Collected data

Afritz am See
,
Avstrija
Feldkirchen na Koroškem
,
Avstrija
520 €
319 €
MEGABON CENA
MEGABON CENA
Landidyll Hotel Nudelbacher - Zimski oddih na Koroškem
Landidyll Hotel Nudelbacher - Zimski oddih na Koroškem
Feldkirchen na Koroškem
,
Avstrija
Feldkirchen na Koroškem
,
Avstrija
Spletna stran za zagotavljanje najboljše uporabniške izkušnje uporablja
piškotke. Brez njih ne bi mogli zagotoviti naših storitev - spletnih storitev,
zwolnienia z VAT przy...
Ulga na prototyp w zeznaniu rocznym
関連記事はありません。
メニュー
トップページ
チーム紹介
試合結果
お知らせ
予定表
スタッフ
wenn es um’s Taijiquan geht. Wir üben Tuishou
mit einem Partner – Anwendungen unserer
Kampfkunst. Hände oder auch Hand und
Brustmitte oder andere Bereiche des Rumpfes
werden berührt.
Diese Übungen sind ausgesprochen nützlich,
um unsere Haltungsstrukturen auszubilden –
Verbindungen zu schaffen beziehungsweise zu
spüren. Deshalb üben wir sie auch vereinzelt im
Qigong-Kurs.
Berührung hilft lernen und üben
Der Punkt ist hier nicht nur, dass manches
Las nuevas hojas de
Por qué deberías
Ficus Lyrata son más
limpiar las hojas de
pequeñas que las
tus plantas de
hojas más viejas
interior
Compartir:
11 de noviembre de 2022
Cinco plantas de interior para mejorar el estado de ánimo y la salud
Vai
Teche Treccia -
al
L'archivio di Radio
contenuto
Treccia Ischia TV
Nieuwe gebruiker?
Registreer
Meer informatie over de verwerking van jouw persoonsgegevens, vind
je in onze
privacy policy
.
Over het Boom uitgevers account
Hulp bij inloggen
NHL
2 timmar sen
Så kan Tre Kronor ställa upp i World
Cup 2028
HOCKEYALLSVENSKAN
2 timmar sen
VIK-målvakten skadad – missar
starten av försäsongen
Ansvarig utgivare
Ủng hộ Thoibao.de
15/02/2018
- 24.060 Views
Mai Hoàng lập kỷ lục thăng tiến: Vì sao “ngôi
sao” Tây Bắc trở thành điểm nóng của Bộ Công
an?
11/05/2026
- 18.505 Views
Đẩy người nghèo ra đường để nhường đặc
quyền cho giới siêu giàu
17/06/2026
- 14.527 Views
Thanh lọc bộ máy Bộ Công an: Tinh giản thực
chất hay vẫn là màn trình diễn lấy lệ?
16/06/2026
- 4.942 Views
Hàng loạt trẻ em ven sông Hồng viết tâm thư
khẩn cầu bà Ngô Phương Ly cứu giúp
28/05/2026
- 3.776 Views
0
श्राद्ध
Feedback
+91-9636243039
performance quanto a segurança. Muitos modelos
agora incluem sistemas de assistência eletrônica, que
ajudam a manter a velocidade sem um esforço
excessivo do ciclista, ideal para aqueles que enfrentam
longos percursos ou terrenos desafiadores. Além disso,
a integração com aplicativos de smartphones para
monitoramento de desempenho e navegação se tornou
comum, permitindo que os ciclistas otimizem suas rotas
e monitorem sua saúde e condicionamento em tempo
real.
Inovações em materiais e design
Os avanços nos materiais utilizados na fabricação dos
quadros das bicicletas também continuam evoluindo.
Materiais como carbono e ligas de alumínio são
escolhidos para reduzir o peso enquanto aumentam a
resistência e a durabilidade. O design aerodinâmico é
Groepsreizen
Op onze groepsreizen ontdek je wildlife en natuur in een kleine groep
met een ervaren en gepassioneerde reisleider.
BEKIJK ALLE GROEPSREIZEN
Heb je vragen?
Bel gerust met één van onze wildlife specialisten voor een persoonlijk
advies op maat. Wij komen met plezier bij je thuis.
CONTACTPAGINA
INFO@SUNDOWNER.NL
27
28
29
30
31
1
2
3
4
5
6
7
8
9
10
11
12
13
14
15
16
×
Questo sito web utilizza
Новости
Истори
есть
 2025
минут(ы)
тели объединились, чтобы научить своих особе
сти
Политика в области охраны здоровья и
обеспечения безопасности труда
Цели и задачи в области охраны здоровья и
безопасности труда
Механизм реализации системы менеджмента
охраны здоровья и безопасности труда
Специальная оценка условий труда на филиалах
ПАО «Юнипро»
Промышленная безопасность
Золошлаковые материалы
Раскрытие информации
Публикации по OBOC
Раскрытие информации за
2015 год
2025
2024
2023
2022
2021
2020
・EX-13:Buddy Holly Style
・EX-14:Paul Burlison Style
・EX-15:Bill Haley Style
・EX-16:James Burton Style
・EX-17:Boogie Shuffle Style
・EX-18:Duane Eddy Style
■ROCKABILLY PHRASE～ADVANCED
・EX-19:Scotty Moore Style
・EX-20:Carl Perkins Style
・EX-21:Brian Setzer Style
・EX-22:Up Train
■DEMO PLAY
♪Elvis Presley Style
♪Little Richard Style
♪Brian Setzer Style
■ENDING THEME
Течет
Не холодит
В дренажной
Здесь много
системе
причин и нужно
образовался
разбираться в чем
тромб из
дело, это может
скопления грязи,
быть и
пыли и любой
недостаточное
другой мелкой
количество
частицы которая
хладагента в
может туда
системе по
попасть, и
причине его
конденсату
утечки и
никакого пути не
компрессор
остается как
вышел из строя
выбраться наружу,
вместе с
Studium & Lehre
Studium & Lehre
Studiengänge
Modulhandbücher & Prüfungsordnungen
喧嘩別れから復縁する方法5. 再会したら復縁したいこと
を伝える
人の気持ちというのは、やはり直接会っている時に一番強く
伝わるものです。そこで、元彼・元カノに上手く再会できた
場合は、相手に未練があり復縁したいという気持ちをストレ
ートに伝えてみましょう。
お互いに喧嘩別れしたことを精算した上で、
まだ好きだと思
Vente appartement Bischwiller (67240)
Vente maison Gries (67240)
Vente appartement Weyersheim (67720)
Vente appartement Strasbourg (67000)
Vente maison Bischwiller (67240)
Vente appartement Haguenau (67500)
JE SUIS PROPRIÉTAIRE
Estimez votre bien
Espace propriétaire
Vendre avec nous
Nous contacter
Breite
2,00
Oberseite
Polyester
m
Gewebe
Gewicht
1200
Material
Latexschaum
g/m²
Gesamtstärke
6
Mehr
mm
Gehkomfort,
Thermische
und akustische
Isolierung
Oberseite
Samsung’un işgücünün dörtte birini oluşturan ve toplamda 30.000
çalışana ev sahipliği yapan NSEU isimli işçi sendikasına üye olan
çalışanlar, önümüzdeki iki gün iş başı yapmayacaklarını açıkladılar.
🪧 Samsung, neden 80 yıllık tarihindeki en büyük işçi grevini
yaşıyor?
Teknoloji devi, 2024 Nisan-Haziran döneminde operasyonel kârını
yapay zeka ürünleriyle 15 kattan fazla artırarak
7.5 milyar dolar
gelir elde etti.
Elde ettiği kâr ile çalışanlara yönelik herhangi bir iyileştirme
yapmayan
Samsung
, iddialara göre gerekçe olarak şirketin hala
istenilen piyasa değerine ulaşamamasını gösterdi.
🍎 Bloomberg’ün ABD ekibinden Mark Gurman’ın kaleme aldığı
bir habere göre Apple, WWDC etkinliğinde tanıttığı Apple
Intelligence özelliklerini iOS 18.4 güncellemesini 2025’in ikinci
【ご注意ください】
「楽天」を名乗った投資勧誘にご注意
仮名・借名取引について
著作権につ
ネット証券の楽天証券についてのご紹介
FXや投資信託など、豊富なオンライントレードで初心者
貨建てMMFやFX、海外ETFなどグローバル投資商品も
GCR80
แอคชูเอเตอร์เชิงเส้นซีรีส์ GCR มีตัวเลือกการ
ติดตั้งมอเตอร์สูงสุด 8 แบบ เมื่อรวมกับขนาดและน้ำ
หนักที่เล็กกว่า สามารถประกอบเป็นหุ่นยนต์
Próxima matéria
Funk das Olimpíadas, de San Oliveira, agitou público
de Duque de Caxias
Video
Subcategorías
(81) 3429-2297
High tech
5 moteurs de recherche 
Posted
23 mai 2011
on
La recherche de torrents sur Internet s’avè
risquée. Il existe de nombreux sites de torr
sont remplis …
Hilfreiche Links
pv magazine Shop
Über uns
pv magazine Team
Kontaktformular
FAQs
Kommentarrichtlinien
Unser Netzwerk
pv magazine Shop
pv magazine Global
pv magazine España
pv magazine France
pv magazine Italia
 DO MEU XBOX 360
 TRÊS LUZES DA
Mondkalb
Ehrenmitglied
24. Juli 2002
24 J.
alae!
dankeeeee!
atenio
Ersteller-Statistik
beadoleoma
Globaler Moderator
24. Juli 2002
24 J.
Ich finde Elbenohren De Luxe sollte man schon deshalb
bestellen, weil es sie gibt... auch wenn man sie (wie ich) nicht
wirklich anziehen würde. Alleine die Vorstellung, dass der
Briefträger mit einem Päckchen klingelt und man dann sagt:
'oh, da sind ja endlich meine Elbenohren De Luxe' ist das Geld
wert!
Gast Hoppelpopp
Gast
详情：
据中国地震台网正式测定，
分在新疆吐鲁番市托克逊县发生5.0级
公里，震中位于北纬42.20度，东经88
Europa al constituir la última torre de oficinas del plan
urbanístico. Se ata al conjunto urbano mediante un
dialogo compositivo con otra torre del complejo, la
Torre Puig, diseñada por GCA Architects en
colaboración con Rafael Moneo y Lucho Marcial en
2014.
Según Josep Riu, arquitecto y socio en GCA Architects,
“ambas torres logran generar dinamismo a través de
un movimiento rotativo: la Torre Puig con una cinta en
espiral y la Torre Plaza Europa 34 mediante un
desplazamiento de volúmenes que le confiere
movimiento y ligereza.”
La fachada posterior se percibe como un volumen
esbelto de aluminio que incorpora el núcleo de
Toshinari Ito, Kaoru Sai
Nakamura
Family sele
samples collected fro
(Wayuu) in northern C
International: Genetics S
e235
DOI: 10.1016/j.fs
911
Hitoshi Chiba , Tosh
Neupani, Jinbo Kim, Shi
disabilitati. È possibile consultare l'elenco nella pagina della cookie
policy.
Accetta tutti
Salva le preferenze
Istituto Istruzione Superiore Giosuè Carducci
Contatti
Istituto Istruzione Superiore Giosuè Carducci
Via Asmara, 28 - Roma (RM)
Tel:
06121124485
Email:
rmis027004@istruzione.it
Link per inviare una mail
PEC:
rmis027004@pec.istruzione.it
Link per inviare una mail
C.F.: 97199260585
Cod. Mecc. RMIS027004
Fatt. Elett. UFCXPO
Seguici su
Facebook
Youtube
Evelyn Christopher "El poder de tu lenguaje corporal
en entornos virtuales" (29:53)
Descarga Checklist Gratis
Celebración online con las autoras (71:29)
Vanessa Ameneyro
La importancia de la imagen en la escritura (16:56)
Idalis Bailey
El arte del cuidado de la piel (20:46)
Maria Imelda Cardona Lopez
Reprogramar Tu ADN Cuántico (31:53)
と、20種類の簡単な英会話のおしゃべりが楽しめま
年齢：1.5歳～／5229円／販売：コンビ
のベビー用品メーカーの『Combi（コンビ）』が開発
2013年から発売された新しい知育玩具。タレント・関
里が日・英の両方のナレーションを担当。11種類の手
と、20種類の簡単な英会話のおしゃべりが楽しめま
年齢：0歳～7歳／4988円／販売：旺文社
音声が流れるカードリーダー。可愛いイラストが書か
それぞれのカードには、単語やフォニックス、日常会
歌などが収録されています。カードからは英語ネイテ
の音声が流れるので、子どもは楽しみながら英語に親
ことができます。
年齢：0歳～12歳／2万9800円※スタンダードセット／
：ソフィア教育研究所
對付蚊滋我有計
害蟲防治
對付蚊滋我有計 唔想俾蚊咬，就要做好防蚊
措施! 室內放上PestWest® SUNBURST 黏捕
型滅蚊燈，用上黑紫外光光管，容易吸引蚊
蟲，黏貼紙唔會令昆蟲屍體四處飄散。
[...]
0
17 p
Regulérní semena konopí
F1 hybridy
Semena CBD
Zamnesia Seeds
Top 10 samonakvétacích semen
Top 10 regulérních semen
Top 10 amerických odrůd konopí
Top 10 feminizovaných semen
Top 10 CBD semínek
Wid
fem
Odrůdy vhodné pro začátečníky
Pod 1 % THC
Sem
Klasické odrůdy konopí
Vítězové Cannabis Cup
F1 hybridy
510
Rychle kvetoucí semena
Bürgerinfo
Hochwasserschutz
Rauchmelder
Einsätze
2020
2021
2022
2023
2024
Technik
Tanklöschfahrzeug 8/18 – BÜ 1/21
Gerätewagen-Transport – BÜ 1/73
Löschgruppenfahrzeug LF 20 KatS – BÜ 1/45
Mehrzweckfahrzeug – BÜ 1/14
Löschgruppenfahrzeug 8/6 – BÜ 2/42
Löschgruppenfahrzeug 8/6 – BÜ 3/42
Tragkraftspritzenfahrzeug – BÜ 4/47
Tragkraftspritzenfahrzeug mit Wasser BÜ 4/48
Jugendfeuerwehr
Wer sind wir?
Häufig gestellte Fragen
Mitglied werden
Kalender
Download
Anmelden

## Exercise directions
Starting at the line above that holds "desplazamiento de volúmenes que le confiere" and ending at the line that holds "Klasické odrůdy konopí", transcribe each line exactly and include no other lines.

## Finished task
desplazamiento de volúmenes que le confiere
movimiento y ligereza.”
La fachada posterior se percibe como un volumen
esbelto de aluminio que incorpora el núcleo de
Toshinari Ito, Kaoru Sai
Nakamura
Family sele
samples collected fro
(Wayuu) in northern C
International: Genetics S
e235
DOI: 10.1016/j.fs
911
Hitoshi Chiba , Tosh
Neupani, Jinbo Kim, Shi
disabilitati. È possibile consultare l'elenco nella pagina della cookie
policy.
Accetta tutti
Salva le preferenze
Istituto Istruzione Superiore Giosuè Carducci
Contatti
Istituto Istruzione Superiore Giosuè Carducci
Via Asmara, 28 - Roma (RM)
Tel:
06121124485
Email:
rmis027004@istruzione.it
Link per inviare una mail
PEC:
rmis027004@pec.istruzione.it
Link per inviare una mail
C.F.: 97199260585
Cod. Mecc. RMIS027004
Fatt. Elett. UFCXPO
Seguici su
Facebook
Youtube
Evelyn Christopher "El poder de tu lenguaje corporal
en entornos virtuales" (29:53)
Descarga Checklist Gratis
Celebración online con las autoras (71:29)
Vanessa Ameneyro
La importancia de la imagen en la escritura (16:56)
Idalis Bailey
El arte del cuidado de la piel (20:46)
Maria Imelda Cardona Lopez
Reprogramar Tu ADN Cuántico (31:53)
と、20種類の簡単な英会話のおしゃべりが楽しめま
年齢：1.5歳～／5229円／販売：コンビ
のベビー用品メーカーの『Combi（コンビ）』が開発
2013年から発売された新しい知育玩具。タレント・関
里が日・英の両方のナレーションを担当。11種類の手
と、20種類の簡単な英会話のおしゃべりが楽しめま
年齢：0歳～7歳／4988円／販売：旺文社
音声が流れるカードリーダー。可愛いイラストが書か
それぞれのカードには、単語やフォニックス、日常会
歌などが収録されています。カードからは英語ネイテ
の音声が流れるので、子どもは楽しみながら英語に親
ことができます。
年齢：0歳～12歳／2万9800円※スタンダードセット／
：ソフィア教育研究所
對付蚊滋我有計
害蟲防治
對付蚊滋我有計 唔想俾蚊咬，就要做好防蚊
措施! 室內放上PestWest® SUNBURST 黏捕
型滅蚊燈，用上黑紫外光光管，容易吸引蚊
蟲，黏貼紙唔會令昆蟲屍體四處飄散。
[...]
0
17 p
Regulérní semena konopí
F1 hybridy
Semena CBD
Zamnesia Seeds
Top 10 samonakvétacích semen
Top 10 regulérních semen
Top 10 amerických odrůd konopí
Top 10 feminizovaných semen
Top 10 CBD semínek
Wid
fem
Odrůdy vhodné pro začátečníky
Pod 1 % THC
Sem
Klasické odrůdy konopí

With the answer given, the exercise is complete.